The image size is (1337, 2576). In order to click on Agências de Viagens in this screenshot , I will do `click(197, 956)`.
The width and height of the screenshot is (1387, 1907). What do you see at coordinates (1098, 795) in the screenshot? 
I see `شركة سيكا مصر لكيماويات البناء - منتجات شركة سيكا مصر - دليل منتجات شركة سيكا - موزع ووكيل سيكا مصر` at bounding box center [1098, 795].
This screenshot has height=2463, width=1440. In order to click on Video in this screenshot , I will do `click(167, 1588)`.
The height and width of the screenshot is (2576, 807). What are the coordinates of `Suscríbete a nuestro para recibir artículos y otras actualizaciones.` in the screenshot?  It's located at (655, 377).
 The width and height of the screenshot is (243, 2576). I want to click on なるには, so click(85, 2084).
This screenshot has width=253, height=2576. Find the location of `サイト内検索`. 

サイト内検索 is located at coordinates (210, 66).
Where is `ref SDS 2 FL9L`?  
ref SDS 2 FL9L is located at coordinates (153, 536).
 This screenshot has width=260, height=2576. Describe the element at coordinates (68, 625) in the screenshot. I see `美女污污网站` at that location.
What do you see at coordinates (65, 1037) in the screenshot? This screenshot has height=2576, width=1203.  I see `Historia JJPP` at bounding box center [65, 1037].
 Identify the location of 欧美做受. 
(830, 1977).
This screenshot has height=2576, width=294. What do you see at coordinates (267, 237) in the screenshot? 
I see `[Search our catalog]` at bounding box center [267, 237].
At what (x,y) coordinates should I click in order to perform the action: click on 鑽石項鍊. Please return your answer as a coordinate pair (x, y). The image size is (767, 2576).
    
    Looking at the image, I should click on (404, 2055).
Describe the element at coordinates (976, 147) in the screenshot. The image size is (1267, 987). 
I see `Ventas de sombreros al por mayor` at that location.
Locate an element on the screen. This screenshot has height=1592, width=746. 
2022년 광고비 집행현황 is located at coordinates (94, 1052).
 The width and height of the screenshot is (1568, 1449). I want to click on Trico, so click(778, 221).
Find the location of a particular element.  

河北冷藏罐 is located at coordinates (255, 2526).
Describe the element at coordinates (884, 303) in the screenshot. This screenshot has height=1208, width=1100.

*What you will do*. When you reach the end of the listing, print it again in full, exactly as given.

*Output of the exercise*.
The image size is (1337, 2576). In order to click on Agências de Viagens in this screenshot , I will do `click(197, 956)`.
The width and height of the screenshot is (1387, 1907). What do you see at coordinates (1098, 795) in the screenshot? 
I see `شركة سيكا مصر لكيماويات البناء - منتجات شركة سيكا مصر - دليل منتجات شركة سيكا - موزع ووكيل سيكا مصر` at bounding box center [1098, 795].
This screenshot has height=2463, width=1440. In order to click on Video in this screenshot , I will do `click(167, 1588)`.
The height and width of the screenshot is (2576, 807). What are the coordinates of `Suscríbete a nuestro para recibir artículos y otras actualizaciones.` in the screenshot?  It's located at (655, 377).
 The width and height of the screenshot is (243, 2576). I want to click on なるには, so click(85, 2084).
This screenshot has width=253, height=2576. Find the location of `サイト内検索`. 

サイト内検索 is located at coordinates (210, 66).
Where is `ref SDS 2 FL9L`?  
ref SDS 2 FL9L is located at coordinates (153, 536).
 This screenshot has width=260, height=2576. Describe the element at coordinates (68, 625) in the screenshot. I see `美女污污网站` at that location.
What do you see at coordinates (65, 1037) in the screenshot? This screenshot has height=2576, width=1203.  I see `Historia JJPP` at bounding box center [65, 1037].
 Identify the location of 欧美做受. 
(830, 1977).
This screenshot has height=2576, width=294. What do you see at coordinates (267, 237) in the screenshot? 
I see `[Search our catalog]` at bounding box center [267, 237].
At what (x,y) coordinates should I click in order to perform the action: click on 鑽石項鍊. Please return your answer as a coordinate pair (x, y). The image size is (767, 2576).
    
    Looking at the image, I should click on (404, 2055).
Describe the element at coordinates (976, 147) in the screenshot. The image size is (1267, 987). 
I see `Ventas de sombreros al por mayor` at that location.
Locate an element on the screen. This screenshot has height=1592, width=746. 
2022년 광고비 집행현황 is located at coordinates (94, 1052).
 The width and height of the screenshot is (1568, 1449). I want to click on Trico, so click(778, 221).
Find the location of a particular element.  

河北冷藏罐 is located at coordinates (255, 2526).
Describe the element at coordinates (884, 303) in the screenshot. This screenshot has height=1208, width=1100.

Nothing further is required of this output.